Proud Supporter of the US Military

We are honored to provide education and training to our nation's veterans, active-duty service members and their families.  Please continue reading to discover what resources are available.

US Army Soldier in Universal Camouflage Uniform

Chapter 33:  Post 9/11 GI Bill

  • The Post-9/11 GI Bill provides financial support for education and housing to individuals with at least 90 days of aggregate service after Sept. 10, 2001, or individuals discharged with a service-connected disability after 30 days.

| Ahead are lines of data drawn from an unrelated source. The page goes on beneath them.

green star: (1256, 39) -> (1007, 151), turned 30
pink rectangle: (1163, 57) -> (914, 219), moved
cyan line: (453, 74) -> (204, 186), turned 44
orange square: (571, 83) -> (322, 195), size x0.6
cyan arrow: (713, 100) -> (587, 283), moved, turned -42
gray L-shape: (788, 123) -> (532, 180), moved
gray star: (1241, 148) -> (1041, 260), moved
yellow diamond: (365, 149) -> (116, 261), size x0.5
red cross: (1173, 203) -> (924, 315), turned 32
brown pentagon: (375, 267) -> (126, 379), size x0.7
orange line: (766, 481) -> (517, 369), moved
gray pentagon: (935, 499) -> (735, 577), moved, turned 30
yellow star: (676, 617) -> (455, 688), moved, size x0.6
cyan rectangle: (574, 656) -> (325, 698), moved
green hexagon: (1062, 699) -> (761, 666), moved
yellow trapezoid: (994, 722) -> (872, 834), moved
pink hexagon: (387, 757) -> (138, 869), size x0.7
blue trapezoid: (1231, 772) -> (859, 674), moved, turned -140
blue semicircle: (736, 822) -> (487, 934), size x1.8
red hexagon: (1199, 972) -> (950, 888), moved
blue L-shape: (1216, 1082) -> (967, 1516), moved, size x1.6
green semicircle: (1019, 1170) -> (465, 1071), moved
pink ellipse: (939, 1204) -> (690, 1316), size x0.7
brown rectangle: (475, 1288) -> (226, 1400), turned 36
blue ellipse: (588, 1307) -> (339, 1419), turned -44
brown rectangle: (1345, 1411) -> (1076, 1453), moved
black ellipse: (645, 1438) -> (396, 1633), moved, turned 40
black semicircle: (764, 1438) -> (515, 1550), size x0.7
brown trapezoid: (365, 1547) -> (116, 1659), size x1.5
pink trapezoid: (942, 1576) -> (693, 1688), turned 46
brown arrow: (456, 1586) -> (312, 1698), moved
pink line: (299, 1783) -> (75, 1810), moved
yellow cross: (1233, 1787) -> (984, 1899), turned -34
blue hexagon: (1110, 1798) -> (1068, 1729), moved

  • Veterans must have received an honorable discharge to be eligible for the Post-9/11 GI Bill.

  • This benefit provides up to 36 months of education benefits. Generally benefits are payable for 15 years following your release from active duty. The Post-9/11 GI Bill also offers some service members the opportunity to transfer their GI Bill to dependents.

  • Veteran's full tuition and fees are paid directly to the school.

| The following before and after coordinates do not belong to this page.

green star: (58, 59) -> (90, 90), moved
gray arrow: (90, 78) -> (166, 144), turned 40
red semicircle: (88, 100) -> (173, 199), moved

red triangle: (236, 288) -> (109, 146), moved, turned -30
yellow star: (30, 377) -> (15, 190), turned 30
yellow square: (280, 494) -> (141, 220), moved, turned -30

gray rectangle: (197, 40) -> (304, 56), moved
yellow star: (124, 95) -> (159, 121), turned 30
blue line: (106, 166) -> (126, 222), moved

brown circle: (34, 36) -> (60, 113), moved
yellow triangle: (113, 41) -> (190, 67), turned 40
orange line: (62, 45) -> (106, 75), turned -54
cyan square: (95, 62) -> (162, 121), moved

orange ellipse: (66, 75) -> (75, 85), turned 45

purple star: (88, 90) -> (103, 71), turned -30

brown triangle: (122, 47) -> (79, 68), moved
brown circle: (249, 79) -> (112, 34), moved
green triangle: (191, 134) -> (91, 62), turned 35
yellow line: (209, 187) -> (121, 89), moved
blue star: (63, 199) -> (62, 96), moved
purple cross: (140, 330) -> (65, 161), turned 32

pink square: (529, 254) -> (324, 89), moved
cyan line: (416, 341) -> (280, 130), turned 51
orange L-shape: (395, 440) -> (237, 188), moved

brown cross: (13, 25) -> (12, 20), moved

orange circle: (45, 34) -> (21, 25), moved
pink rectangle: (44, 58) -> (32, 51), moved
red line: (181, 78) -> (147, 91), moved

  • A monthly housing allowance (MHA) is available.

  • Veterans are eligible to receive an annual book and supplies stipend.

  • Certain veterans may qualify for an one-time rural benefit payment.

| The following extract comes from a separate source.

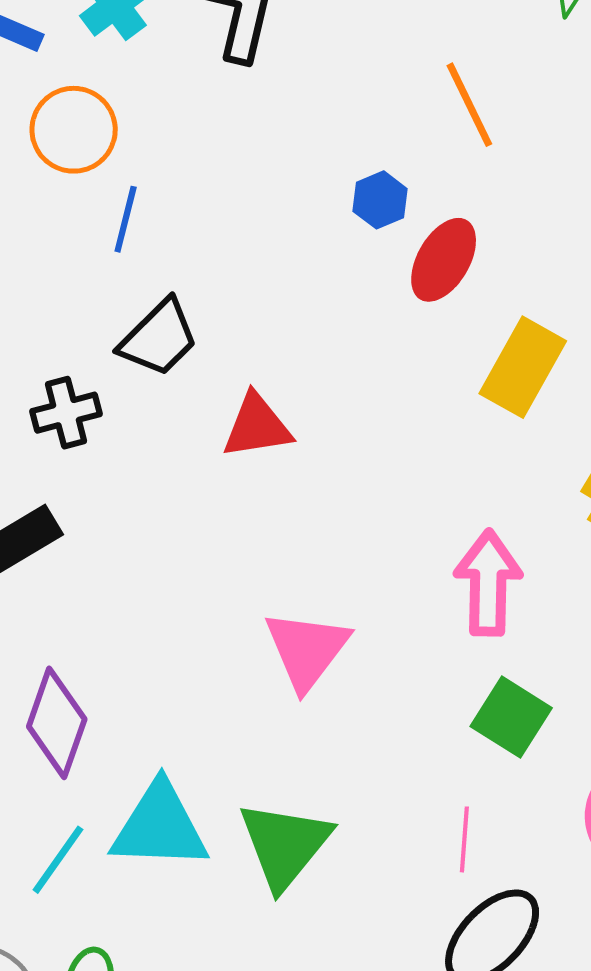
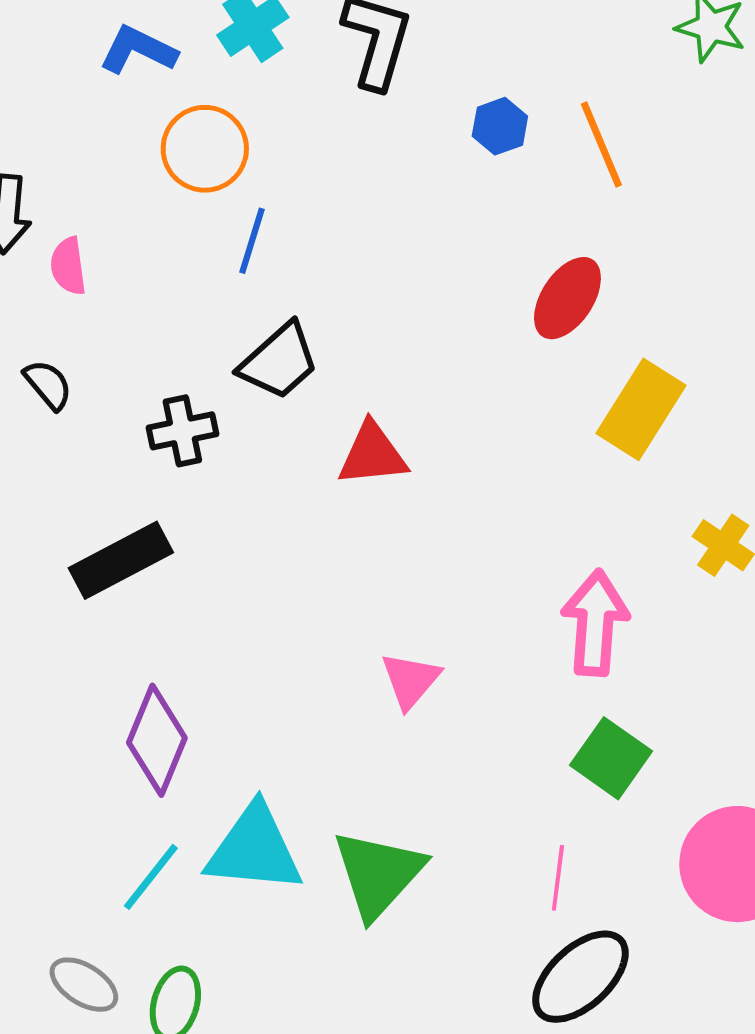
blue hexagon: (380, 200) -> (500, 126), moved
pink triangle: (307, 650) -> (410, 680), size x0.7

Transfer of Entitlement:  Post 9/11 GI Bill

Certain veterans who qualify for Post 9/11 education benefits may be able to transfer their benefit to a qualified spouse and/or dependent.

  • Any member of the Armed Forces (active duty or Selected Reserve, officer or enlisted), who is eligible for Post-9/11

  • Has at least 6 years of service in the Armed Forces (active duty and/or Selected Reserve) on the date of approval

  • Agrees to serve 4 additional years in the Armed Forces from the date of election.

  • Has at least 10 years of service in the Armed Forces (active duty and/or Selected Reserve) on the date of approval, is precluded by either standard policy (Service or DoD) or statute from committing to 4 additional years, and agrees to serve for the maximum amount of time allowed by such policy or statute.

  • Is or becomes retirement eligible and agrees to serve an additional 4 years of service on or after Aug. 1, 2012. A service member is considered to be retirement eligible if he or she has completed 20 years of active Federal service or 20 qualifying years as computed pursuant to section 12732 of title 10 U.S.C.

  • Such transfer must be requested and approved while the member is in the Armed Forces.

Chapter 35: Survivors and Dependents Assistance (DEA)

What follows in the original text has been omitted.